──────── DATA FOR THIS TASK ────────

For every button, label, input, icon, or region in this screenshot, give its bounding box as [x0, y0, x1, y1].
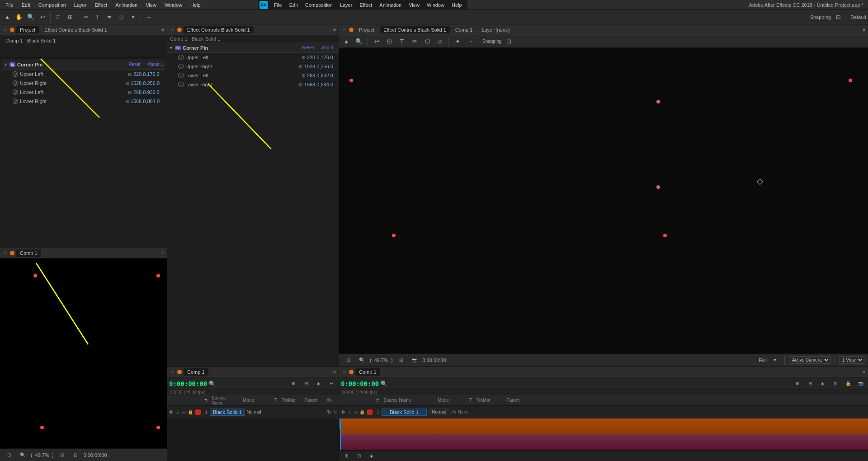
tool-zoom[interactable]: 🔍	[25, 12, 36, 23]
rv-cp-tl[interactable]	[349, 79, 353, 82]
tab-comp-left[interactable]: Comp 1	[16, 249, 41, 257]
tab-timeline-right[interactable]: Comp 1	[355, 368, 380, 376]
right-layer-audio[interactable]: ♪	[346, 409, 353, 415]
menu-composition[interactable]: Composition	[35, 1, 70, 9]
right-time-display[interactable]: 0:00:00:00	[341, 380, 379, 387]
left-prop-val-1[interactable]: 1528.0,256.0	[131, 80, 160, 86]
center-layer-audio[interactable]: ♪	[175, 409, 181, 415]
menu2-view[interactable]: View	[405, 1, 423, 9]
left-viewer-fit-btn[interactable]: ⊞	[57, 450, 67, 461]
menu-help[interactable]: Help	[187, 1, 204, 9]
menu2-edit[interactable]: Edit	[286, 1, 302, 9]
rv-pen-btn[interactable]: ✏	[409, 36, 420, 47]
right-layer-lock[interactable]: 🔒	[359, 409, 365, 414]
left-viewer-mag-btn[interactable]: 🔍	[17, 450, 28, 461]
tool-puppet[interactable]: ✦	[127, 12, 138, 23]
menu-window[interactable]: Window	[161, 1, 186, 9]
right-tl-close[interactable]: ✕	[342, 370, 347, 374]
center-layer-name[interactable]: Black Solid 1	[210, 409, 245, 416]
tool-hand[interactable]: ✋	[14, 12, 24, 23]
cp-dot-tr-left[interactable]	[156, 274, 160, 278]
tab-effect-controls-center[interactable]: Effect Controls Black Solid 1	[184, 26, 254, 33]
cp-dot-br-left[interactable]	[156, 426, 160, 429]
menu2-composition[interactable]: Composition	[302, 1, 336, 9]
center-sw-3[interactable]: ⏱	[178, 82, 184, 87]
center-pv-2[interactable]: 268.0,932.0	[307, 73, 333, 78]
left-panel-close[interactable]: ✕	[3, 28, 8, 32]
right-tl-mag[interactable]: 🔍	[381, 381, 387, 387]
center-sw-2[interactable]: ⏱	[178, 73, 184, 78]
center-sw-1[interactable]: ⏱	[178, 64, 184, 69]
center-eff-menu[interactable]: ≡	[333, 27, 336, 32]
center-tl-close[interactable]: ✕	[170, 370, 175, 374]
left-prop-val-3[interactable]: 1568.0,884.0	[131, 99, 160, 104]
center-about-btn[interactable]: About...	[321, 45, 337, 50]
center-pv-1[interactable]: 1528.0,256.0	[304, 64, 333, 69]
right-layer-fx[interactable]: /fx	[451, 409, 456, 414]
center-layer-solo[interactable]: ◎	[181, 410, 187, 414]
center-layer-eye[interactable]: 👁	[167, 409, 175, 415]
rv-3d-btn[interactable]: ⊡	[384, 36, 395, 47]
rv-full-btn[interactable]: ▼	[769, 355, 780, 366]
left-stopwatch-1[interactable]: ⏱	[13, 80, 18, 86]
tab-timeline-center[interactable]: Comp 1	[184, 368, 208, 376]
tab-effect-controls-left[interactable]: Effect Controls Black Solid 1	[41, 26, 111, 33]
right-layer-mode[interactable]: Normal	[429, 409, 449, 415]
left-viewer-grid-btn[interactable]: ⊡	[4, 450, 14, 461]
right-layer-name[interactable]: Black Solid 1	[382, 409, 427, 416]
rv-mag-btn[interactable]: 🔍	[356, 355, 367, 366]
rt-btn3[interactable]: ◈	[817, 378, 828, 389]
snapping-btn[interactable]: ⊡	[833, 12, 844, 23]
rv-cp-br[interactable]	[663, 234, 667, 237]
view-select[interactable]: 1 View	[839, 356, 864, 364]
left-stopwatch-0[interactable]: ⏱	[13, 71, 18, 77]
center-tl-btn2[interactable]: ⊟	[301, 378, 311, 389]
left-viewer-snap-btn[interactable]: ⊟	[70, 450, 81, 461]
center-tl-btn4[interactable]: ↩	[326, 378, 337, 389]
menu-layer[interactable]: Layer	[71, 1, 90, 9]
menu-effect[interactable]: Effect	[91, 1, 111, 9]
left-prop-val-0[interactable]: 220.0,176.0	[133, 71, 160, 77]
menu-view[interactable]: View	[142, 1, 160, 9]
rt-btn2[interactable]: ⊟	[805, 378, 816, 389]
rv-snap-btn[interactable]: ⊡	[503, 36, 514, 47]
menu-edit[interactable]: Edit	[18, 1, 34, 9]
rv-cp-tr[interactable]	[849, 79, 852, 82]
menu2-animation[interactable]: Animation	[376, 1, 405, 9]
active-camera-select[interactable]: Active Camera	[789, 356, 830, 364]
center-sw-0[interactable]: ⏱	[178, 55, 184, 60]
center-pv-0[interactable]: 220.0,176.0	[307, 55, 333, 60]
menu2-effect[interactable]: Effect	[356, 1, 376, 9]
right-comp-close[interactable]: ✕	[342, 28, 347, 32]
left-reset-btn[interactable]: Reset	[128, 62, 140, 67]
rv-cp-diamond[interactable]	[757, 179, 763, 185]
rt-btn5[interactable]: 🔒	[843, 378, 854, 389]
rv-zoom-value[interactable]: 49.7%	[374, 358, 388, 363]
tool-text[interactable]: T	[92, 12, 103, 23]
left-zoom-value[interactable]: 49.7%	[35, 452, 49, 458]
right-tl-menu[interactable]: ≡	[863, 369, 865, 374]
center-tl-menu[interactable]: ≡	[333, 369, 336, 374]
menu2-layer[interactable]: Layer	[336, 1, 356, 9]
menu-file[interactable]: File	[2, 1, 17, 9]
tool-roto[interactable]: ◇	[116, 12, 127, 23]
center-reset-btn[interactable]: Reset	[302, 45, 314, 50]
center-layer-lock[interactable]: 🔒	[187, 409, 193, 414]
center-tl-btn3[interactable]: ◈	[313, 378, 324, 389]
right-layer-eye[interactable]: 👁	[339, 409, 346, 415]
tab-project[interactable]: Project	[16, 26, 39, 33]
tool-shape-grid[interactable]: ⊞	[65, 12, 75, 23]
cp-dot-tl-left[interactable]	[33, 274, 37, 278]
center-tl-mag[interactable]: 🔍	[209, 381, 216, 387]
left-prop-val-2[interactable]: 268.0,932.0	[133, 89, 160, 95]
rv-brush-btn[interactable]: →	[465, 36, 476, 47]
tool-select[interactable]: ▲	[2, 12, 13, 23]
tool-bezier[interactable]: ✒	[104, 12, 115, 23]
tool-undo[interactable]: ↩	[37, 12, 48, 23]
tool-pen[interactable]: ✏	[80, 12, 91, 23]
left-about-btn[interactable]: About...	[148, 62, 163, 67]
rt-bottom-btn1[interactable]: ⊞	[341, 451, 352, 461]
rv-clone-btn[interactable]: ⬡	[422, 36, 433, 47]
rv-grid-btn[interactable]: ⊡	[343, 355, 354, 366]
rt-btn4[interactable]: ⊡	[830, 378, 841, 389]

────────

**YOUR OBJECTIVE**
Copy out the lines above in full and unaltered, apart from the pictures.

**EXPECTED ANSWER**
For every button, label, input, icon, or region in this screenshot, give its bounding box as [x0, y0, x1, y1].
tool-zoom[interactable]: 🔍	[25, 12, 36, 23]
rv-cp-tl[interactable]	[349, 79, 353, 82]
tab-comp-left[interactable]: Comp 1	[16, 249, 41, 257]
tab-timeline-right[interactable]: Comp 1	[355, 368, 380, 376]
right-layer-audio[interactable]: ♪	[346, 409, 353, 415]
menu-composition[interactable]: Composition	[35, 1, 70, 9]
right-time-display[interactable]: 0:00:00:00	[341, 380, 379, 387]
left-prop-val-1[interactable]: 1528.0,256.0	[131, 80, 160, 86]
center-layer-audio[interactable]: ♪	[175, 409, 181, 415]
menu2-view[interactable]: View	[405, 1, 423, 9]
left-viewer-fit-btn[interactable]: ⊞	[57, 450, 67, 461]
menu-help[interactable]: Help	[187, 1, 204, 9]
menu2-edit[interactable]: Edit	[286, 1, 302, 9]
rv-pen-btn[interactable]: ✏	[409, 36, 420, 47]
right-layer-lock[interactable]: 🔒	[359, 409, 365, 414]
left-viewer-mag-btn[interactable]: 🔍	[17, 450, 28, 461]
tool-puppet[interactable]: ✦	[127, 12, 138, 23]
menu-window[interactable]: Window	[161, 1, 186, 9]
right-tl-close[interactable]: ✕	[342, 370, 347, 374]
center-layer-name[interactable]: Black Solid 1	[210, 409, 245, 416]
tool-hand[interactable]: ✋	[14, 12, 24, 23]
cp-dot-tr-left[interactable]	[156, 274, 160, 278]
tab-effect-controls-center[interactable]: Effect Controls Black Solid 1	[184, 26, 254, 33]
cp-dot-br-left[interactable]	[156, 426, 160, 429]
menu2-composition[interactable]: Composition	[302, 1, 336, 9]
center-sw-3[interactable]: ⏱	[178, 82, 184, 87]
center-pv-2[interactable]: 268.0,932.0	[307, 73, 333, 78]
left-panel-close[interactable]: ✕	[3, 28, 8, 32]
right-tl-mag[interactable]: 🔍	[381, 381, 387, 387]
center-sw-2[interactable]: ⏱	[178, 73, 184, 78]
center-sw-1[interactable]: ⏱	[178, 64, 184, 69]
center-eff-menu[interactable]: ≡	[333, 27, 336, 32]
center-tl-close[interactable]: ✕	[170, 370, 175, 374]
left-prop-val-3[interactable]: 1568.0,884.0	[131, 99, 160, 104]
center-about-btn[interactable]: About...	[321, 45, 337, 50]
center-pv-1[interactable]: 1528.0,256.0	[304, 64, 333, 69]
right-layer-fx[interactable]: /fx	[451, 409, 456, 414]
center-layer-solo[interactable]: ◎	[181, 410, 187, 414]
center-layer-eye[interactable]: 👁	[167, 409, 175, 415]
rv-3d-btn[interactable]: ⊡	[384, 36, 395, 47]
rv-full-btn[interactable]: ▼	[769, 355, 780, 366]
left-stopwatch-1[interactable]: ⏱	[13, 80, 18, 86]
tab-timeline-center[interactable]: Comp 1	[184, 368, 208, 376]
tab-effect-controls-left[interactable]: Effect Controls Black Solid 1	[41, 26, 111, 33]
right-layer-mode[interactable]: Normal	[429, 409, 449, 415]
left-viewer-grid-btn[interactable]: ⊡	[4, 450, 14, 461]
right-layer-name[interactable]: Black Solid 1	[382, 409, 427, 416]
rv-mag-btn[interactable]: 🔍	[356, 355, 367, 366]
rt-btn3[interactable]: ◈	[817, 378, 828, 389]
snapping-btn[interactable]: ⊡	[833, 12, 844, 23]
rv-cp-br[interactable]	[663, 234, 667, 237]
view-select[interactable]: 1 View	[839, 356, 864, 364]
left-stopwatch-0[interactable]: ⏱	[13, 71, 18, 77]
center-tl-btn2[interactable]: ⊟	[301, 378, 311, 389]
left-viewer-snap-btn[interactable]: ⊟	[70, 450, 81, 461]
center-tl-btn4[interactable]: ↩	[326, 378, 337, 389]
menu-layer[interactable]: Layer	[71, 1, 90, 9]
menu-effect[interactable]: Effect	[91, 1, 111, 9]
left-prop-val-0[interactable]: 220.0,176.0	[133, 71, 160, 77]
menu-view[interactable]: View	[142, 1, 160, 9]
rt-btn2[interactable]: ⊟	[805, 378, 816, 389]
rv-snap-btn[interactable]: ⊡	[503, 36, 514, 47]
menu-edit[interactable]: Edit	[18, 1, 34, 9]
rv-cp-tr[interactable]	[849, 79, 852, 82]
menu2-animation[interactable]: Animation	[376, 1, 405, 9]
active-camera-select[interactable]: Active Camera	[789, 356, 830, 364]
center-sw-0[interactable]: ⏱	[178, 55, 184, 60]
center-pv-0[interactable]: 220.0,176.0	[307, 55, 333, 60]
menu2-effect[interactable]: Effect	[356, 1, 376, 9]
right-comp-close[interactable]: ✕	[342, 28, 347, 32]
left-reset-btn[interactable]: Reset	[128, 62, 140, 67]
rv-cp-diamond[interactable]	[757, 179, 763, 185]
rt-btn5[interactable]: 🔒	[843, 378, 854, 389]
rv-zoom-value[interactable]: 49.7%	[374, 358, 388, 363]
tool-text[interactable]: T	[92, 12, 103, 23]
left-zoom-value[interactable]: 49.7%	[35, 452, 49, 458]
right-tl-menu[interactable]: ≡	[863, 369, 865, 374]
center-tl-menu[interactable]: ≡	[333, 369, 336, 374]
menu2-layer[interactable]: Layer	[336, 1, 356, 9]
menu-file[interactable]: File	[2, 1, 17, 9]
tool-roto[interactable]: ◇	[116, 12, 127, 23]
center-reset-btn[interactable]: Reset	[302, 45, 314, 50]
center-layer-lock[interactable]: 🔒	[187, 409, 193, 414]
center-tl-btn3[interactable]: ◈	[313, 378, 324, 389]
right-layer-eye[interactable]: 👁	[339, 409, 346, 415]
tab-project[interactable]: Project	[16, 26, 39, 33]
tool-shape-grid[interactable]: ⊞	[65, 12, 75, 23]
cp-dot-tl-left[interactable]	[33, 274, 37, 278]
center-tl-mag[interactable]: 🔍	[209, 381, 216, 387]
left-prop-val-2[interactable]: 268.0,932.0	[133, 89, 160, 95]
rv-brush-btn[interactable]: →	[465, 36, 476, 47]
tool-select[interactable]: ▲	[2, 12, 13, 23]
tool-bezier[interactable]: ✒	[104, 12, 115, 23]
tool-undo[interactable]: ↩	[37, 12, 48, 23]
tool-pen[interactable]: ✏	[80, 12, 91, 23]
left-about-btn[interactable]: About...	[148, 62, 163, 67]
rt-bottom-btn1[interactable]: ⊞	[341, 451, 352, 461]
rv-clone-btn[interactable]: ⬡	[422, 36, 433, 47]
rv-grid-btn[interactable]: ⊡	[343, 355, 354, 366]
rt-btn4[interactable]: ⊡	[830, 378, 841, 389]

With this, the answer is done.